Simply put, an individual’s criminal record is the list of times that he or she has been arrested for some reason. Some people have no criminal record at all; others have a few arrests on their records for minor offenses like misdemeanor trespassing or reckless driving. Sometimes, however, an arrest in a city like Las Vegas turns a person’s criminal record into a burden that makes it nearly impossible to obtain a loan, rent a house, or get hired at a new job (especially if the offense involved fraud, drunk driving, or theft crimes). If no action is taken to get these arrest listings removed or covered from the record, they will remain there for the rest of the individual’s life. Since criminal records are made available to the public, anyone can look up your name at any time and find out what arrests and convictions are in your past.

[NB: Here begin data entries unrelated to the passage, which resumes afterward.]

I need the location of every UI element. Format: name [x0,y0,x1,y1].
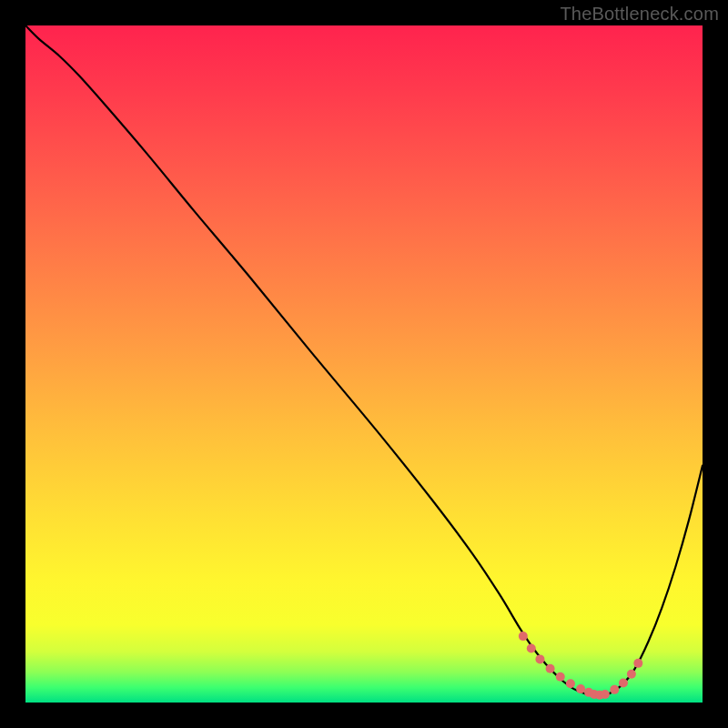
gradient-background [25,25,703,703]
chart-svg [25,25,703,703]
chart-frame: TheBottleneck.com [0,0,728,728]
optimal-dot [627,670,636,679]
optimal-dot [546,664,555,673]
optimal-dot [576,684,585,693]
optimal-dot [535,654,544,663]
optimal-dot [527,643,536,652]
optimal-dot [566,679,575,688]
optimal-dot [519,632,528,641]
optimal-dot [556,672,565,682]
optimal-dot [633,659,642,668]
watermark-text: TheBottleneck.com [560,4,719,25]
bottleneck-chart [25,25,703,703]
optimal-dot [610,685,619,694]
optimal-dot [619,678,628,687]
optimal-dot [601,690,610,699]
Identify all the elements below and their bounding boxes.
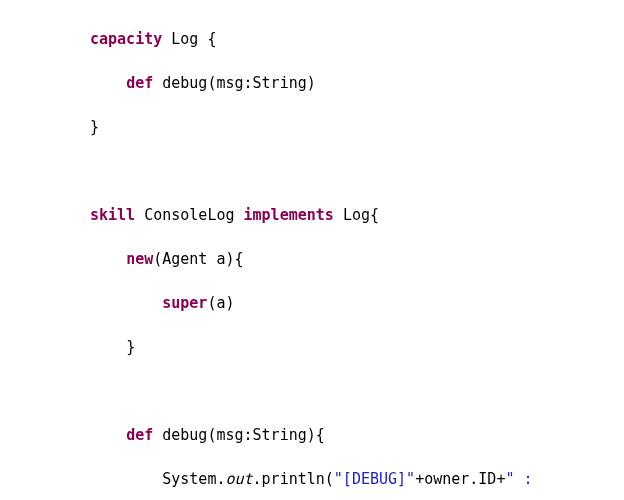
- code-line[interactable]: def debug(msg:String): [0, 72, 624, 94]
- code-line[interactable]: [0, 160, 624, 182]
- identifier: out: [225, 470, 252, 488]
- code-line[interactable]: def debug(msg:String){: [0, 424, 624, 446]
- keyword-implements: implements: [244, 206, 334, 224]
- identifier: Log: [171, 30, 198, 48]
- brace: }: [126, 338, 135, 356]
- string-literal: "[DEBUG]": [334, 470, 415, 488]
- code-line[interactable]: }: [0, 116, 624, 138]
- code-line[interactable]: }: [0, 336, 624, 358]
- brace: {: [198, 30, 216, 48]
- identifier: debug: [162, 426, 207, 444]
- identifier: msg: [216, 74, 243, 92]
- keyword-skill: skill: [90, 206, 135, 224]
- brace: {: [370, 206, 379, 224]
- code-line[interactable]: super(a): [0, 292, 624, 314]
- keyword-capacity: capacity: [90, 30, 162, 48]
- keyword-super: super: [162, 294, 207, 312]
- identifier: Log: [343, 206, 370, 224]
- string-literal: " :: [505, 470, 532, 488]
- code-line[interactable]: System.out.println("[DEBUG]"+owner.ID+" …: [0, 468, 624, 490]
- keyword-new: new: [126, 250, 153, 268]
- keyword-def: def: [126, 74, 153, 92]
- type: Agent: [162, 250, 207, 268]
- identifier: ConsoleLog: [144, 206, 234, 224]
- brace: }: [90, 118, 99, 136]
- text: [162, 30, 171, 48]
- code-line[interactable]: new(Agent a){: [0, 248, 624, 270]
- code-line[interactable]: skill ConsoleLog implements Log{: [0, 204, 624, 226]
- keyword-def: def: [126, 426, 153, 444]
- type: String: [253, 74, 307, 92]
- identifier: debug: [162, 74, 207, 92]
- identifier: System: [162, 470, 216, 488]
- code-line[interactable]: capacity Log {: [0, 28, 624, 50]
- identifier: println: [262, 470, 325, 488]
- identifier: msg: [216, 426, 243, 444]
- code-line[interactable]: [0, 380, 624, 402]
- text: +owner.ID+: [415, 470, 505, 488]
- type: String: [253, 426, 307, 444]
- code-editor[interactable]: capacity Log { def debug(msg:String) } s…: [0, 0, 624, 500]
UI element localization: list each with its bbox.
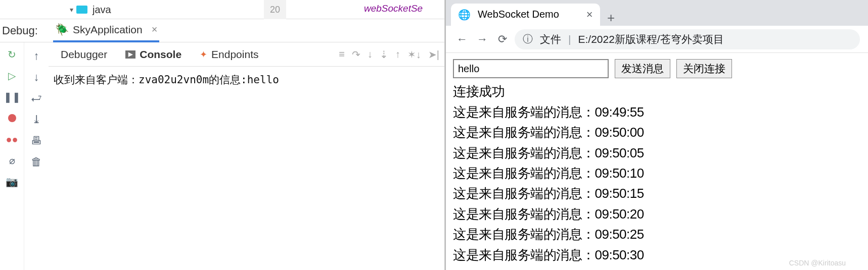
globe-icon: 🌐 (458, 9, 471, 21)
address-field[interactable]: ⓘ 文件 | E:/2022新版课程/苍穹外卖项目 (515, 29, 860, 49)
up-arrow-icon[interactable]: ↑ (30, 49, 43, 63)
step-into-icon[interactable]: ↓ (368, 48, 373, 61)
ws-message: 这是来自服务端的消息：09:50:10 (453, 164, 861, 182)
step-out-icon[interactable]: ↑ (395, 48, 400, 61)
back-icon[interactable]: ← (454, 33, 470, 46)
debug-toolbar: Debug: 🪲 SkyApplication × (0, 19, 444, 42)
tab-endpoints-label: Endpoints (211, 48, 258, 61)
ide-pane: ▾ java 20 webSocketSe Debug: 🪲 SkyApplic… (0, 0, 445, 270)
debug-left-toolbar: ↻ ▷ ❚❚ ●● ⌀ 📷 (0, 42, 24, 270)
page-content: 发送消息 关闭连接 连接成功 这是来自服务端的消息：09:49:55 这是来自服… (446, 53, 868, 270)
endpoints-icon: ✦ (200, 49, 207, 60)
line-number: 20 (270, 5, 280, 15)
show-frames-icon[interactable]: ≡ (339, 48, 345, 61)
send-button[interactable]: 发送消息 (615, 59, 670, 78)
browser-tab-strip: 🌐 WebSocket Demo × + (446, 0, 868, 26)
ws-message: 这是来自服务端的消息：09:50:20 (453, 205, 861, 223)
close-icon[interactable]: × (586, 8, 593, 21)
console-line: 收到来自客户端：zva02u2vn0m的信息:hello (54, 73, 439, 87)
forward-icon[interactable]: → (474, 33, 490, 46)
ws-message: 这是来自服务端的消息：09:50:05 (453, 144, 861, 162)
ws-message: 这是来自服务端的消息：09:49:55 (453, 103, 861, 121)
tree-folder-label: java (93, 4, 111, 16)
ws-message: 这是来自服务端的消息：09:50:00 (453, 123, 861, 141)
breakpoints-icon[interactable]: ●● (6, 133, 18, 145)
editor-top-area: ▾ java 20 webSocketSe (0, 0, 444, 19)
tab-console[interactable]: ▶ Console (123, 45, 184, 64)
browser-tab-title: WebSocket Demo (478, 9, 559, 20)
console-side-toolbar: ↑ ↓ ⮐ ⤓ 🖶 🗑 (24, 42, 49, 270)
watermark: CSDN @Kiritoasu (789, 259, 846, 267)
tab-endpoints[interactable]: ✦ Endpoints (198, 45, 260, 64)
run-config-tab[interactable]: 🪲 SkyApplication × (53, 19, 159, 42)
code-fragment: webSocketSe (364, 3, 423, 14)
camera-icon[interactable]: 📷 (6, 176, 18, 188)
console-output[interactable]: 收到来自客户端：zva02u2vn0m的信息:hello (49, 67, 444, 270)
print-icon[interactable]: 🖶 (30, 134, 43, 147)
ws-message: 这是来自服务端的消息：09:50:15 (453, 184, 861, 202)
ws-message: 这是来自服务端的消息：09:50:25 (453, 225, 861, 243)
chevron-down-icon[interactable]: ▾ (70, 6, 73, 14)
addr-scheme: 文件 (540, 32, 561, 46)
step-over-icon[interactable]: ↷ (352, 48, 360, 61)
message-input[interactable] (453, 59, 609, 78)
tab-console-label: Console (140, 48, 181, 61)
rerun-icon[interactable]: ↻ (6, 48, 18, 61)
bug-icon: 🪲 (55, 23, 69, 36)
addr-divider: | (568, 33, 571, 45)
debug-tabs: Debugger ▶ Console ✦ Endpoints ≡ ↷ ↓ ⇣ ↑ (49, 42, 444, 67)
drop-frame-icon[interactable]: ✶↓ (407, 48, 421, 61)
mute-breakpoints-icon[interactable]: ⌀ (6, 154, 18, 167)
editor-gutter: 20 (264, 0, 286, 19)
ws-message: 连接成功 (453, 82, 861, 100)
new-tab-button[interactable]: + (600, 10, 622, 26)
address-bar: ← → ⟳ ⓘ 文件 | E:/2022新版课程/苍穹外卖项目 (446, 26, 868, 53)
soft-wrap-icon[interactable]: ⮐ (30, 92, 43, 105)
debug-body: ↻ ▷ ❚❚ ●● ⌀ 📷 ↑ ↓ ⮐ ⤓ 🖶 🗑 Debugger ▶ Con (0, 42, 444, 270)
tab-debugger-label: Debugger (61, 48, 107, 61)
tab-debugger[interactable]: Debugger (59, 45, 109, 64)
resume-icon[interactable]: ▷ (6, 70, 18, 82)
info-icon[interactable]: ⓘ (523, 32, 533, 46)
control-row: 发送消息 关闭连接 (453, 59, 861, 78)
pause-icon[interactable]: ❚❚ (6, 91, 18, 103)
scroll-end-icon[interactable]: ⤓ (30, 113, 43, 126)
debug-center: Debugger ▶ Console ✦ Endpoints ≡ ↷ ↓ ⇣ ↑ (49, 42, 444, 270)
down-arrow-icon[interactable]: ↓ (30, 71, 43, 84)
stop-icon[interactable] (8, 114, 16, 122)
folder-icon (76, 6, 87, 14)
run-config-name: SkyApplication (73, 24, 143, 36)
addr-path: E:/2022新版课程/苍穹外卖项目 (578, 32, 723, 46)
run-to-cursor-icon[interactable]: ➤| (428, 48, 439, 61)
close-icon[interactable]: × (152, 24, 158, 35)
debug-label: Debug: (2, 24, 38, 37)
browser-pane: 🌐 WebSocket Demo × + ← → ⟳ ⓘ 文件 | E:/202… (445, 0, 868, 270)
force-step-into-icon[interactable]: ⇣ (380, 48, 388, 61)
close-connection-button[interactable]: 关闭连接 (676, 59, 732, 78)
console-icon: ▶ (125, 50, 135, 59)
trash-icon[interactable]: 🗑 (30, 155, 43, 169)
step-toolbar: ≡ ↷ ↓ ⇣ ↑ ✶↓ ➤| (339, 48, 444, 61)
reload-icon[interactable]: ⟳ (494, 33, 511, 46)
browser-tab[interactable]: 🌐 WebSocket Demo × (451, 4, 600, 26)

Expunging and Sealing Criminal Record
In many states, you can expunge criminal record listings, effectively removing them from your record in all but the most extreme legal circumstances. Unfortunately, the state of Nevada does not offer the option of expunging records. Instead, sealing criminal record entries is the method used to hide them from future background checks. Once sealed, an incident like a drunk driving conviction will no longer be a reason for a business to deny you a job or a loan.
There are some special instances in which a sealed criminal record can be unsealed; this is one of the disadvantages of sealing rather than expunging criminal record entries. Here are some of the most common situations that allow unsealing of records:
- Courts can still view your record if you are being prosecuted for repeating an offense that was previously sealed.
- You can voluntarily reopen your record if it may help you oppose conviction for a different crime.
- A limited number of organizations are permitted to view even sealed records before hiring or granting some types of licenses.
Under normal circumstances, however, a sealed record does not appear on background checks for routine purposes.
Requirements for Sealing Records
The requirements for sealing criminal record entries vary according to the nature and seriousness of the offense in question. In Nevada, misdemeanors like reckless driving can be sealed after only two years, while a felony must remain on the criminal record for up to fifteen years before a petition for sealing can be entered.
- Arrests not resulting in conviction: No waiting period required. Even though you were not convicted of a crime, if the arrest is left on your record it can have an adverse affect on hiring and other opportunities later. The best course of action is to move to have the arrest sealed right away.
- Misdemeanor convictions: Normal waiting period is two years. This includes minor offenses like trespassing.
- Gross misdemeanor and Category E felony convictions: Normal waiting period is seven years. Most DUI convictions fall into this category.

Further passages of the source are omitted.